The cause of the hash conflict
Hashing is a solution to improve efficiency by recompressing data. However, because the hash value generated by the hash function is limited and the data may be more, there are still different data corresponding to the same value after processing by the hash function. This is where you have a hash conflict.
The influencing factors of hash conflict
Load factor (load factor = total number of data/hash table length), hash function, method of handling conflicts
Four ways to resolve hash conflicts
1. Open the address method
(1) Linear detection
When determining values sequentially, if a value for a piece of data already exists, one unit is added to the original value until no hash collisions occur.
(2) Ressquare detection
In order to determine the values, if the value of some data already exists, the original value is first added to the square of 1 units, if still exists, then subtracted 1 square units. It’s going to be 2 squared, 3 squared and so on. Until there is no hash conflict.
(3) Pseudo-random detection
When determining values in order, if some data already exists, a random number is generated by a random function, and the random number is added on the basis of the original value until there is no hash conflict.
2. Chain address method (HashMap hash resolution method)
For the same values, join using a linked list. Use an array to store each list.
Advantages:
(1) The zipper method is simple to deal with conflicts and has no accumulation phenomenon, that is, non-synonyms will never conflict, so the average search length is short;
(2) Because the node space of each linked list in the zipper method is dynamically applied, it is more suitable for the situation that the length of the table cannot be determined before making the table;
(3) In order to reduce conflicts, the open addressing method requires a small loading factor α, so a lot of space will be wasted when the node size is large. In the zipper method, α≥1 is desirable, and when the node is large, the added pointer domain in the zipper method can be ignored, so space is saved.
(4) In the hash table constructed by zipper method, the operation of deleting nodes is easy to realize. Simply delete the corresponding node on the linked list.
faults:
Pointers occupying a large space will cause a waste of space. If the space is used to increase the size of the hash table, the efficiency of the open address method will be improved.

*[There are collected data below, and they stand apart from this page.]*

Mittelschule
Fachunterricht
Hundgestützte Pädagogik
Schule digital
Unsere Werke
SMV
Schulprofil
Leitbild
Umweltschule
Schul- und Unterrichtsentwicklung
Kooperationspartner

3. Establish a public overflow area
Set up a common overflow area to store all hash conflicting data.
4. Re-hashing
The hash value of the conflict is hashed again until there is no hash conflict.

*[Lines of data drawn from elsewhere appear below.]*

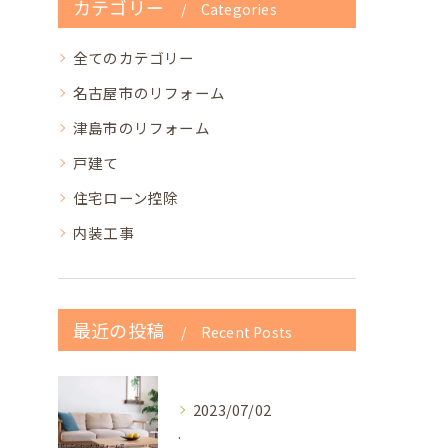
カテゴリー
Categories
全てのカテゴリー
名古屋市のリフォーム
津島市のリフォーム
戸建て
住宅ローン控除
内装工事
最近の投稿
Recent Posts
2023/07/02
.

Hashing is a solution to improve efficiency by recompressing data. However, because the hash value generated by the hash function is limited and the data may be more, there are still different data corresponding to the same value after processing by the hash function. This is where you have a hash conflict.
The influencing factors of hash conflict
Load factor (load factor = total number of data/hash table length), hash function, method of handling conflicts
Four ways to resolve hash conflicts
1. Open the address method
(1) Linear detection
When determining values sequentially, if a value for a piece of data already exists, one unit is added to the original value until no hash collisions occur.
(2) Ressquare detection
In order to determine the values, if the value of some data already exists, the original value is first added to the square of 1 units, if still exists, then subtracted 1 square units. It’s going to be 2 squared, 3 squared and so on. Until there is no hash conflict.
(3) Pseudo-random detection
When determining values in order, if some data already exists, a random number is generated by a random function, and the random number is added on the basis of the original value until there is no hash conflict.
2. Chain address method (HashMap hash resolution method)
For the same values, join using a linked list. Use an array to store each list.
Advantages:
(1) The zipper method is simple to deal with conflicts and has no accumulation phenomenon, that is, non-synonyms will never conflict, so the average search length is short;
(2) Because the node space of each linked list in the zipper method is dynamically applied, it is more suitable for the situation that the length of the table cannot be determined before making the table;
(3) In order to reduce conflicts, the open addressing method requires a small loading factor α, so a lot of space will be wasted when the node size is large. In the zipper method, α≥1 is desirable, and when the node is large, the added pointer domain in the zipper method can be ignored, so space is saved.
(4) In the hash table constructed by zipper method, the operation of deleting nodes is easy to realize. Simply delete the corresponding node on the linked list.
faults:
Pointers occupying a large space will cause a waste of space. If the space is used to increase the size of the hash table, the efficiency of the open address method will be improved.
3. Establish a public overflow area
Set up a common overflow area to store all hash conflicting data.
4. Re-hashing
The hash value of the conflict is hashed again until there is no hash conflict.